The latest report from the UK government suggests that businesses are being hit with cyber attacks more frequently, which given the cost of living rise, is no surprise. Poverty is always the mother of inventive hacking. The report is further evidence that companies need the right insurance in place, to help mitigate losses due to denial of service, supply chain disruption, reputational damage and the costs of fixing/updating IT systems after an attack.
Businesses and charities are being urged to strengthen their cyber security practices now as new figures show the frequency of cyber attacks is increasing. Almost one in three businesses (31 per cent) and a quarter (26 per cent) of charities suffering attacks said they now experience breaches or attacks at least once a week.
Although the Cyber Security Breaches Survey 2022 report from the Department for Digital, Culture, Media and Sport (DCMS) revealed the frequency of cyber attacks is rising, the number of businesses which experienced an attack or breach remained the same as 2021 levels. Almost a third of charities (30 per cent) and two in five businesses (39 per cent) reported cyber security breaches or attacks in the last 12 months.
The National Cyber Security Centre (NCSC) has issued a note declaring it is not aware of any current specific cyber threats to UK organisations in relation to events around Ukraine, but is encouraging organisations to follow simple steps in its guidance to reduce the risk of falling victim to an attack.
Small businesses should adopt the Cyber Essentials scheme to protect against the most common cyber threats such as phishing attacks and use the Small Business Guide to improve cyber security practices. Larger organisations should use the Board Toolkit to get company executives to act on cyber resilience and charities should follow the Small Charity Guide to boost cyber security operations.
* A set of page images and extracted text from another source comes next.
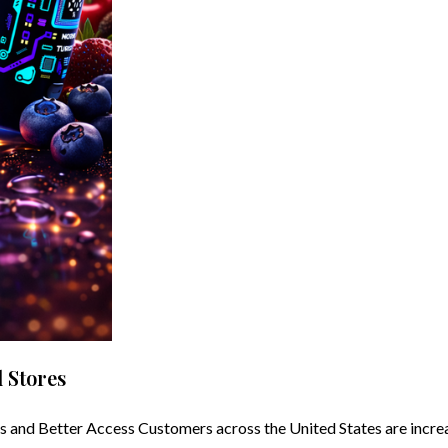
 Stores
nd Better Access Customers across the United States are increas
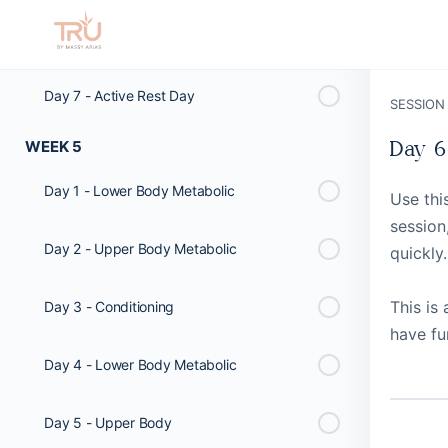
Day 6 - Active Rest Day
Day 7 - Active Rest Day
SESSION
WEEK 5
Day 6
Day 1 - Lower Body Metabolic
Use thi
session
Day 2 - Upper Body Metabolic
quickly.
This is
Day 3 - Conditioning
have fu
Day 4 - Lower Body Metabolic
Day 5 - Upper Body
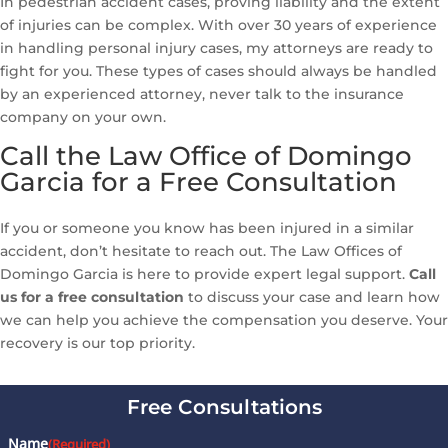
In pedestrian accident cases, proving liability and the extent
of injuries can be complex. With over 30 years of experience
in handling personal injury cases, my attorneys are ready to
fight for you. These types of cases should always be handled
by an experienced attorney, never talk to the insurance
company on your own.
Call the Law Office of Domingo
Garcia for a Free Consultation
If you or someone you know has been injured in a similar
accident, don’t hesitate to reach out. The Law Offices of
Domingo Garcia is here to provide expert legal support.
Call
us for a free consultation
to discuss your case and learn how
we can help you achieve the compensation you deserve. Your
recovery is our top priority.
Free Consultations
Name
(Required)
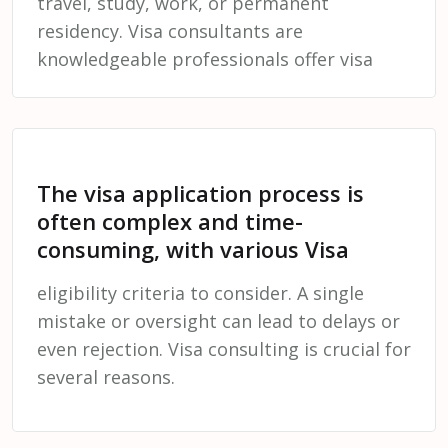
travel, study, work, or permanent
residency. Visa consultants are
knowledgeable professionals offer visa
The visa application process is
often complex and time-
consuming, with various Visa
eligibility criteria to consider. A single
mistake or oversight can lead to delays or
even rejection. Visa consulting is crucial for
several reasons.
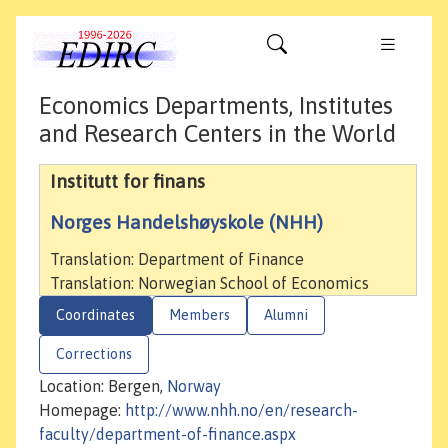
Economics Departments, Institutes
and Research Centers in the World
Institutt for finans
Norges Handelshøyskole (NHH)
Translation: Department of Finance
Translation: Norwegian School of Economics
Coordinates
Members
Alumni
Corrections
Location: Bergen,
Norway
Homepage:
http://www.nhh.no/en/research-
faculty/department-of-finance.aspx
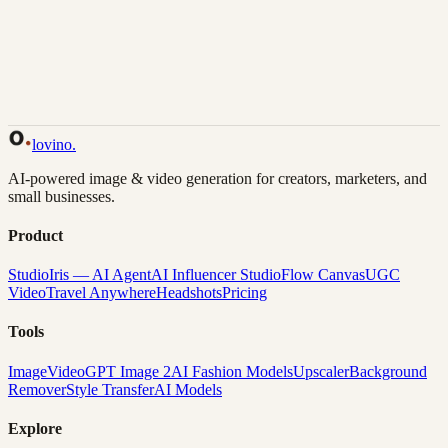
Back to Gallery
Remix This
lovino
.
AI-powered image & video generation for creators, marketers, and
small businesses.
Product
Studio
Iris — AI Agent
AI Influencer Studio
Flow Canvas
UGC
Video
Travel Anywhere
Headshots
Pricing
Tools
Image
Video
GPT Image 2
AI Fashion Models
Upscaler
Background
Remover
Style Transfer
AI Models
Explore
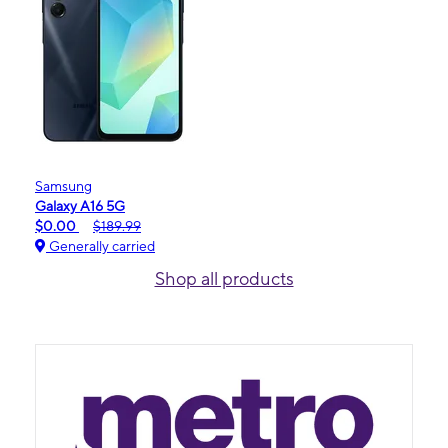
Samsung
Galaxy A16 5G
$0.00
$189.99
Generally carried
Shop all products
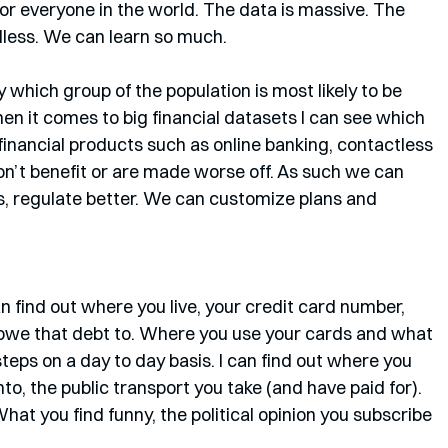
for everyone in the world. The data is massive. The 
ndless. We can learn so much. 
 which group of the population is most likely to be 
en it comes to big financial datasets I can see which 
inancial products such as online banking, contactless 
n’t benefit or are made worse off. As such we can 
ts, regulate better. We can customize plans and 
 find out where you live, your credit card number, 
owe that debt to. Where you use your cards and what 
teps on a day to day basis. I can find out where you 
to, the public transport you take (and have paid for). 
What you find funny, the political opinion you subscribe 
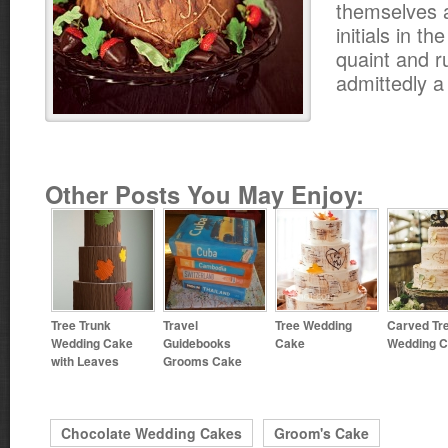
themselves a
initials in th
quaint and r
admittedly a l
Other Posts You May Enjoy:
Tree Trunk
Travel
Tree Wedding
Carved Tr
Wedding Cake
Guidebooks
Cake
Wedding 
with Leaves
Grooms Cake
Chocolate Wedding Cakes
Groom's Cake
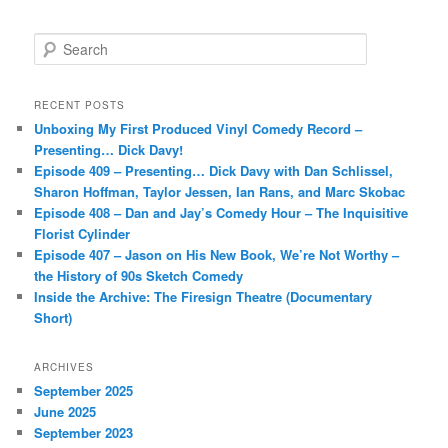
S
e
a
r
RECENT POSTS
c
Unboxing My First Produced Vinyl Comedy Record –
h
Presenting… Dick Davy!
Episode 409 – Presenting… Dick Davy with Dan Schlissel,
Sharon Hoffman, Taylor Jessen, Ian Rans, and Marc Skobac
Episode 408 – Dan and Jay’s Comedy Hour – The Inquisitive
Florist Cylinder
Episode 407 – Jason on His New Book, We’re Not Worthy –
the History of 90s Sketch Comedy
Inside the Archive: The Firesign Theatre (Documentary
Short)
ARCHIVES
September 2025
June 2025
September 2023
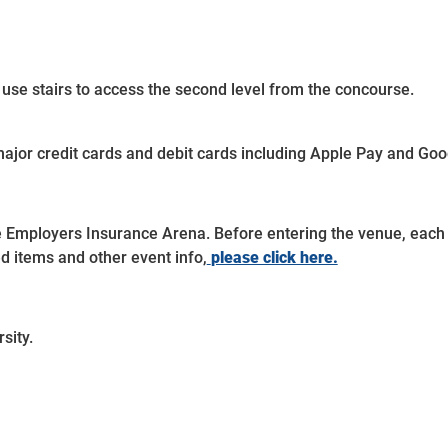
 use stairs to access the second level from the concourse.
ajor credit cards and debit cards including Apple Pay and Goo
e Employers Insurance Arena. Before entering the venue, each 
ted items and other event info,
please click here.
sity.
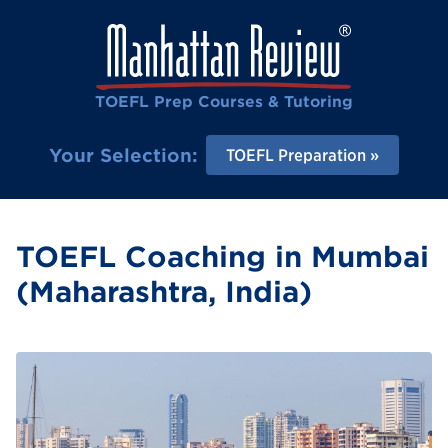
TOEFL Prep Courses & Tutoring
Your Selection:
TOEFL Preparation
TOEFL Coaching in Mumbai
(Maharashtra, India)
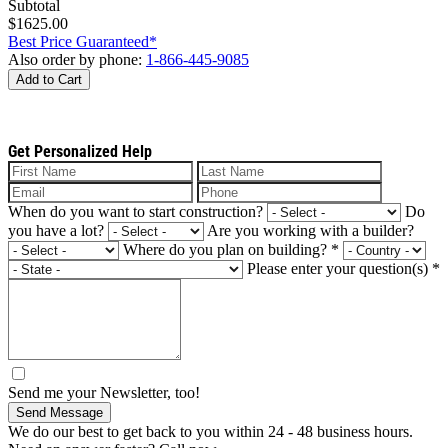
Subtotal
$1625.00
Best Price Guaranteed*
Also order by phone:
1-866-445-9085
Add to Cart
Get Personalized Help
When do you want to start construction?
Do
you have a lot?
Are you working with a builder?
Where do you plan on building?
*
Please enter your question(s)
*
Send me your Newsletter, too!
Send Message
We do our best to get back to you within 24 - 48 business hours.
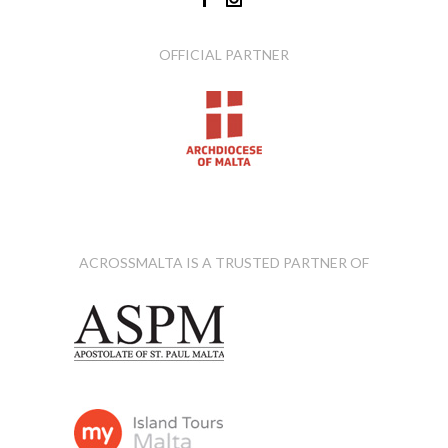
OFFICIAL PARTNER
ACROSSMALTA IS A TRUSTED PARTNER OF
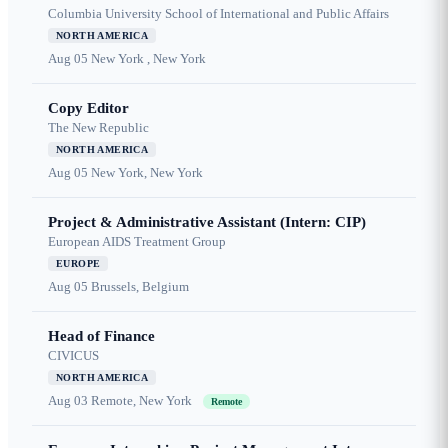
Columbia University School of International and Public Affairs
NORTH AMERICA
Aug 05
New York , New York
Copy Editor
The New Republic
NORTH AMERICA
Aug 05
New York, New York
Project & Administrative Assistant (Intern: CIP)
European AIDS Treatment Group
EUROPE
Aug 05
Brussels, Belgium
Head of Finance
CIVICUS
NORTH AMERICA
Aug 03
Remote, New York
Remote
Cyber Minister Julia Lopez said:
It is vital that every organisation take cyber security seriously as more and more business is done online and we live in a time of increasing cyber risk.
No matter how big or small your organisation is, you need to take steps to improve digital resilience now and follow the free government advice to help keep us all safe online.
Following a wave of high profile attacks over the past year including on Kaseya, Colonial Pipeline and Microsoft Exchange, there has been increased attention on the cyber security of supply chains and digital services.
Four out of five senior managers (82 per cent) in UK businesses now see cyber security as a ‘very high’ or ‘fairly high’ priority, up from 77 per cent in 2021. This is a significant increase and the highest figure seen in any year of the cyber security breaches survey.
The report also found four in ten businesses (40 per cent) and almost a third of charities (32 per cent) were using at least one managed service provider but only 13 per cent of businesses reviewed the risks posed by immediate suppliers.
The government is aiming to strengthen critical businesses’ cyber resilience by updating the Network and Information Systems (NIS) Regulations which set out cyber security rules for essential services such as water, energy, transport, healthcare and digital infrastructure.
This will make sure the legislation remains effective and keeps pace with technology. It includes proposals to expand the NIS Regulations to include managed service providers which essential and digital services depend on to operate, to minimise the risk of attacks.
The government is committed to protecting the UK from cyber threats, which is at the centre of its £2.6 billion National Cyber Strategy, by investing in cyber skills, expanding the country’s offensive and defensive cyber capabilities, and prioritising cyber security in the workplace, boardrooms and digital supply chains.